Mint Cinnamon. It turned out just to be switching the name of a file on the boot media but it took a long time to work through other issues to get there.
I love Mint. It’s still my favorite Debian-rooted distro, even though I moved on from it more than a decade ago. But their refusal to adapt their install image to newbie-proof it frustrates me so much. I can’t think of another mainline distro that’s given me any problems in creating install media or installing, and that makes it impossible for me to recommended Mint to anyone who won’t have me over their shoulder during the install process.
I commend you for sticking to it and figuring out what the issue and fix were. 90% of users would have given up, reinstalled Windows, and went on Reddit to complain about how shitty Linux is.
I mean I did complain on lemmy about how annoying it was a few times, its a shame too because this problem turned out to be super simple and potentially super common, it would just take a couple of lines being changed on the official setup guide to resolve it… actually come to think of it since its just renaming a file all it would take is having 2 copies of that file in the image with both names since only one is ever going to be used at a time anyway.
For sure, you never lose your right to complain. But be fair to yourself too, even if you complained incessantly, you stuck it out (and what is a Linux user without incessant complaining?).
The point is what you said though, they could very easily solve an issue that could be preventing a large group of potential users from adopting… because the maintenance team doesn’t want to update the installation guide or the file names. Again, it’s a very Linux thing for them to take that position. And that’s why I end up recommending an Ubuntu spin to people, even though I think the whole package that Mint presents is nicer out of the box.
I mean if people move to steamOS how is that not a win?
That is a win.
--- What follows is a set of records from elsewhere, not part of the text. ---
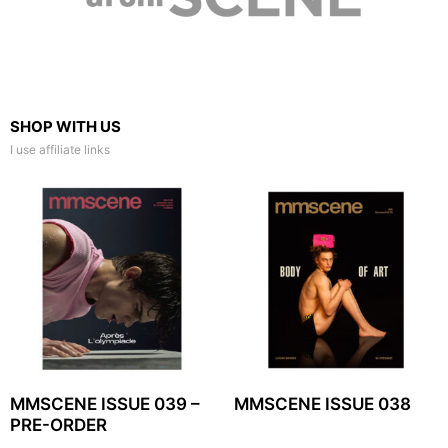
SHOP WITH US
I use affiliate links
MMSCENE ISSUE 039 –
MMSCENE ISSUE 038
PRE-ORDER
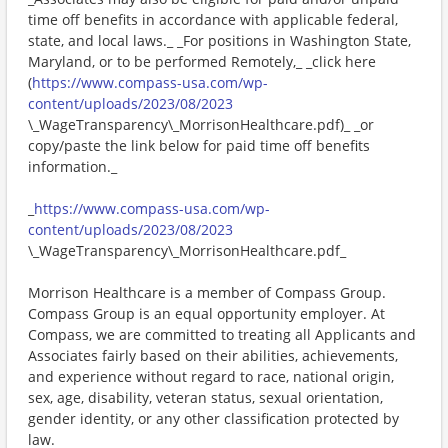
time off benefits in accordance with applicable federal,
state, and local laws._ _For positions in Washington State,
Maryland, or to be performed Remotely,_ _click here
(
https://www.compass-usa.com/wp-
content/uploads/2023/08/2023
\_WageTransparency\_MorrisonHealthcare.pdf)_ _or
copy/paste the link below for paid time off benefits
information._
_
https://www.compass-usa.com/wp-
content/uploads/2023/08/2023
\_WageTransparency\_MorrisonHealthcare.pdf_
Morrison Healthcare is a member of Compass Group.
Compass Group is an equal opportunity employer. At
Compass, we are committed to treating all Applicants and
Associates fairly based on their abilities, achievements,
and experience without regard to race, national origin,
sex, age, disability, veteran status, sexual orientation,
gender identity, or any other classification protected by
law.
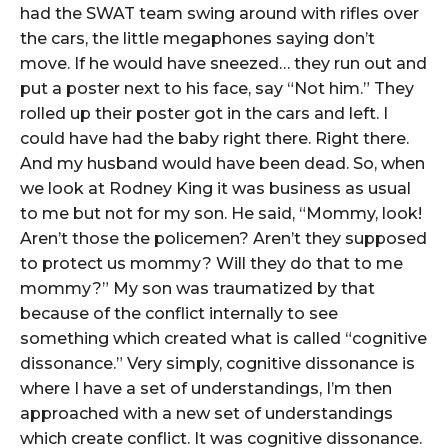
had the SWAT team swing around with rifles over
the cars, the little megaphones saying don’t
move. If he would have sneezed… they run out and
put a poster next to his face, say “Not him.” They
rolled up their poster got in the cars and left. I
could have had the baby right there. Right there.
And my husband would have been dead. So, when
we look at Rodney King it was business as usual
to me but not for my son. He said, “Mommy, look!
Aren’t those the policemen? Aren’t they supposed
to protect us mommy? Will they do that to me
mommy?” My son was traumatized by that
because of the conflict internally to see
something which created what is called “cognitive
dissonance.” Very simply, cognitive dissonance is
where I have a set of understandings, I’m then
approached with a new set of understandings
which create conflict. It was cognitive dissonance.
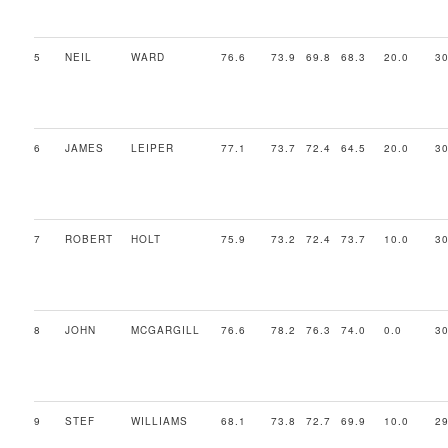
5
NEIL
WARD
76.6
73.9
69.8
68.3
20.0
30
6
JAMES
LEIPER
77.1
73.7
72.4
64.5
20.0
30
7
ROBERT
HOLT
75.9
73.2
72.4
73.7
10.0
30
8
JOHN
MCGARGILL
76.6
78.2
76.3
74.0
0.0
30
9
STEF
WILLIAMS
68.1
73.8
72.7
69.9
10.0
29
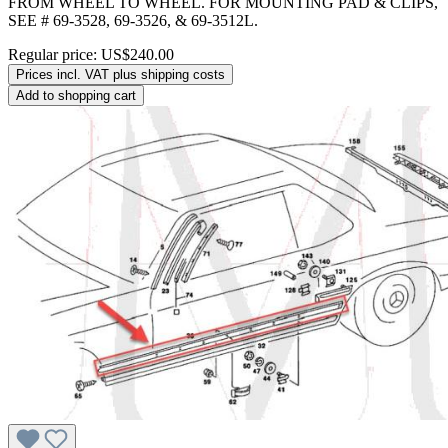
FROM WHEEL TO WHEEL. FOR MOUNTING PAD & CLIPS,
SEE # 69-3528, 69-3526, & 69-3512L.
Regular price:
US$240.00
Prices incl. VAT plus shipping costs
Add to shopping cart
I was just surprised to not see anyone just say any of the existing distros, you know, multiple solutions that already exist.
Years ago this is exactly what happened with Windows XP. I still see the odd one hanging around somehow. I suspect this will be very similar.
Strange, I was also on a thread about ending support, and I found (and upvoted) tons of comments about switching to Linux. Must have been from different communities.